Consider bridging across the entrance of those aisles with dependable bascule bridges and go for 072 as a main line at a minimum.

If you ramp up and go over  you will double the run.

If you build it with a dual track main line and go up over for a folded "8" you will easily be able to at least four trains at the same time.

First, with your current benchwork design, you have no chance of running O72 curves, even through an oval on the main portion of your plan.  Your maximum width is 6' (72"), but to run O72 with clearance for engine or passenger car overhang, you would need at least 7' (84").  Second, given the width of your middle finger (of the 3 fingers), you can't even run O54 curves consistently through this layout unless you just run some stub-end tracks down that middle finger.  Finally, I agree with Rusty; at 15" aisle width, you and anyone else walking down that aisle (you won't be passing anybody, though) will have to penguin walk sideways to move.  And attempting repairs or working in such tight quarters will be just miserable.

I may regret saying this, but this is a classic example of putting the cart before the horse.  Construct a layout plan to fit your space first, then build benchwork to suit.  Squeezing a plan on to benchwork you've already built will be a very daunting task.


Last edited by PRR1950

Your input is greatly appreciated Tom, Rusty, and Chuck.
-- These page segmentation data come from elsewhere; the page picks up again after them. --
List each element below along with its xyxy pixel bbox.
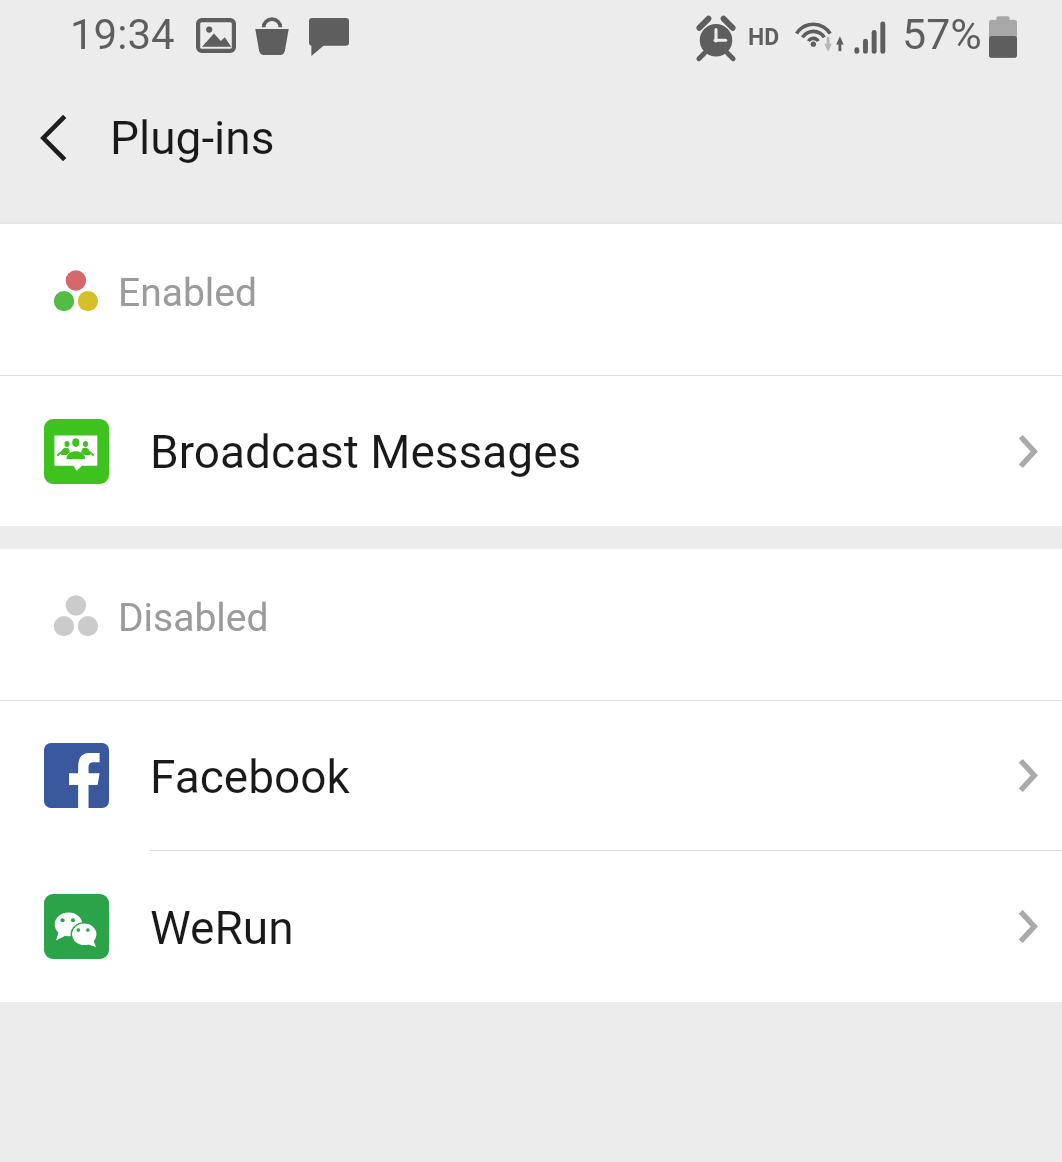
- staticText: 57%: [902, 9, 982, 59]
- button[interactable]: Broadcast Messages: [0, 376, 1062, 526]
- staticText: 19:34: [70, 10, 175, 59]
- staticText: Broadcast Messages: [150, 425, 582, 479]
- staticText: WeRun: [150, 901, 294, 955]
- button[interactable]: WeRun: [0, 851, 1062, 1002]
- button[interactable]: Facebook: [0, 701, 1062, 850]
- staticText: Enabled: [118, 270, 257, 316]
- staticText: Plug-ins: [110, 111, 275, 165]
- staticText: HD: [748, 24, 780, 51]
- staticText: Facebook: [150, 750, 350, 804]
- button[interactable]: Back: [0, 78, 110, 222]
- staticText: Disabled: [118, 595, 269, 641]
Chuck you are correct in your assessment that the cart did get before the horse. However, in my defense, I had a plan(s) in mind that did not translate into reality. The aisles, while tight, are workable as I have a moveable step that I can use to lean in. Their purpose is primarily for maintenance and not viewing. I can get 54 degree curves on the outside and 42 on an inner loop. I have been contemplating removing the middle peninsula and perhaps extending the width of the remaining sides.
Again, thank you very much for taking the time to consider my plight.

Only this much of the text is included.